Wednesday, January 16, 2013

guests and hosts

i have been trying to feel myself over the last 24 hours. i feel like i am floating into a vapour state again and i panic. stop. i need to stay solid. but the mind is floating away, getting diffuse and moving away from itself. no more concentration, no more focus. and a lot of fear.

i tell myself it will shift back. let go, be fluid. but i resist it. 

having guests in the home changes things for me. even as i lie in bed i am aware of their presences in my space. their holiday-selves, busy and on the go. the space i carefully prepared and fertilised for deep contemplation feels like its being run over by a pack of wild elephants. it is more difficult for me because i work partially from home and rely on having a space which allows me to sink deeply into things - my thoughts, my feelings, my novel. and having that disrupted is a deep, scary boiling.
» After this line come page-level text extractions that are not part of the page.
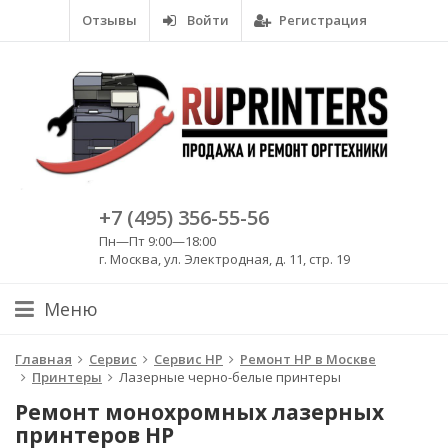
Отзывы
Войти
Регистрация
+7 (495) 356-55-56
Пн—Пт 9:00—18:00
г. Москва, ул. Электродная, д. 11, стр. 19
Меню
Главная
Сервис
Сервис HP
Ремонт HP в Москве
Принтеры
Лазерные черно-белые принтеры
Ремонт монохромных лазерных
принтеров HP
guests and hosts. i am not a very good host i think. i show my guests where things are and then leave them to tell me what they need. i may be a better guest but only my hosts can really tell me. many years ago in 2001 i spent 3 months travelling, living constantly in other people's homes. somebody described me as a temporary monk. but i felt more like a turtle, or maybe i just connected to my inner-turtle strongly at that time.

a turtle carries its home on its back. a space where it can retreat into in any environment and feel safe. anywhere it goes the feeling of home is with it. for me home meant not a physical space but knowing who i was and feeling grounded in it as i lived and drifted through changing environments. getting in touch with my turtle-self was priceless.
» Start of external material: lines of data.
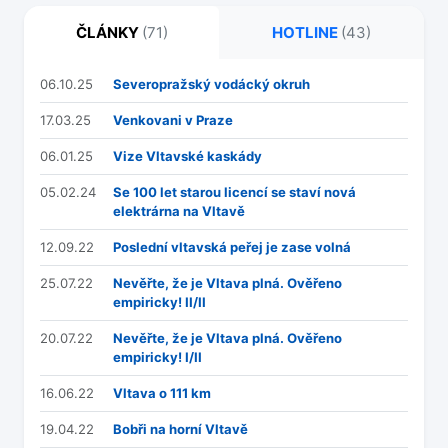
ČLÁNKY
(71)
HOTLINE
(43)
06.10.25
Severopražský vodácký okruh
17.03.25
Venkovani v Praze
06.01.25
Vize Vltavské kaskády
05.02.24
Se 100 let starou licencí se staví nová
elektrárna na Vltavě
12.09.22
Poslední vltavská peřej je zase volná
25.07.22
Nevěřte, že je Vltava plná. Ověřeno
empiricky! II/II
20.07.22
Nevěřte, že je Vltava plná. Ověřeno
empiricky! I/II
16.06.22
Vltava o 111 km
19.04.22
Bobři na horní Vltavě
the even more precious learning from that time for me was experimenting with shifting between the roles of host and guest and ultimately slipping fluidly between them. being like schrodinger's cat my friend said. What if when you are a guest you treat the space you are in as your own home? and what if hosts behave like they are guests in their own home? how would things be different and would this then make it easier to share space?

my second host that summer was an amazing woman who was going through her own churning transformation that year. after a few days of being together suddenly it all felt wrong. my host felt it difficult to have a guest in her space for 7 weeks and i felt hopelessly homeless in a country where it would have been impossible for me to spend money on a hotel for that long. But just when it all felt impossible my friend came up with the most incredible solution.
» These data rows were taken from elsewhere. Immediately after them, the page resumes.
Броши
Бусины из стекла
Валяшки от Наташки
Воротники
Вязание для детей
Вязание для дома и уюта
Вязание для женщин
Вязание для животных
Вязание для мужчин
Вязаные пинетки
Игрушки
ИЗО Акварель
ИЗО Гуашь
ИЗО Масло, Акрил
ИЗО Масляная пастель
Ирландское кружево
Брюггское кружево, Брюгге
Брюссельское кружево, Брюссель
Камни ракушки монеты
i remember that day so clearly. the heavy walking around and the silent breaking tears. even a warm home-cooked meal by another friend failed to bring any joy and calm. i was drifting like a vapour in my  own dense fog.

i remember walking back to the apartment that evening and finding my host beaming at me. 'i got it,' she said, 'i don't want a guest in my home for 7 weeks but i don't mind being a guest in your mountain retreat.' bewildered i listened - 'simple, we switch roles.' at first i couldn't see how. at first i didn't believe it could work. but i tried it on. i stepped into the hosts shoes and made the apartment my own. and the magic began.

that magic grew as i travelled on living in people's homes sometimes putting on the host hat and sometimes the guest. that summer i felt i owned homes in portland, LA, taos and eventually corsica. that memory brings me back into my body now, writing about it allows me to feel solid again. perhaps i can allow myself to let my guests find their own host hats and more importantly reflect on how being a guest in their 'home' would be just the right thing for me today?